Extracted page text data:
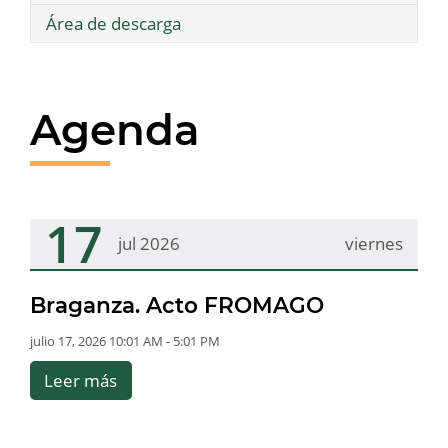
Área de descarga
Agenda
17
jul 2026
viernes
Braganza. Acto FROMAGO
julio 17, 2026 10:01 AM - 5:01 PM
Leer más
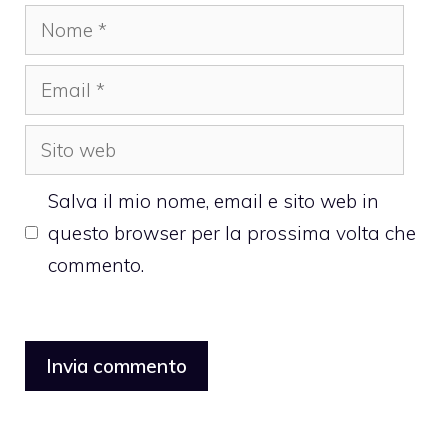
Nome
Email
Sito
web
Salva il mio nome, email e sito web in
questo browser per la prossima volta che
commento.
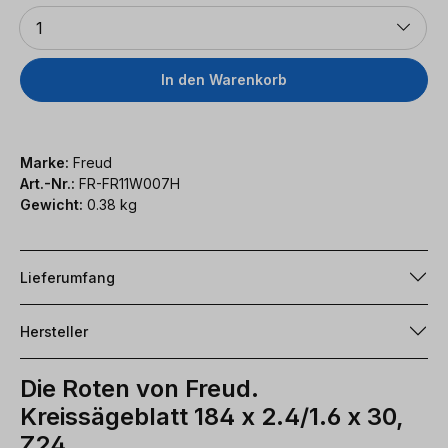
Anzahl
1
In den Warenkorb
Marke:
Freud
Art.-Nr.:
FR-FR11W007H
Gewicht:
0.38 kg
Lieferumfang
Hersteller
Die Roten von Freud.
Kreissägeblatt 184 x 2.4/1.6 x 30,
Z24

**TASK STATEMENT**
Omitting the images, transcribe every record exactly.

**RESPONSE TO THE TASK**
Área de descarga
Agenda
17
jul 2026
viernes
Braganza. Acto FROMAGO
julio 17, 2026 10:01 AM - 5:01 PM
Leer más
Nome
Email
Sito
web
Salva il mio nome, email e sito web in
questo browser per la prossima volta che
commento.
Anzahl
1
In den Warenkorb
Marke:
Freud
Art.-Nr.:
FR-FR11W007H
Gewicht:
0.38 kg
Lieferumfang
Hersteller
Die Roten von Freud.
Kreissägeblatt 184 x 2.4/1.6 x 30,
Z24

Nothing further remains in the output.